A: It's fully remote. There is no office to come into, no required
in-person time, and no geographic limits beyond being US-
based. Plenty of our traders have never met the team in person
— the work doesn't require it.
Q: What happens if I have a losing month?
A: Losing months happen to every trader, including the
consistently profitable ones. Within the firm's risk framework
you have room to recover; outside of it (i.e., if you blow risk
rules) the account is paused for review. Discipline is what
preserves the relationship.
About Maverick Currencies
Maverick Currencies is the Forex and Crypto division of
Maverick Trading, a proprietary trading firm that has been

▸ About this task
Answer with one number only, the count of lines in the listing that hold the word "Maverick".

▸ Response
3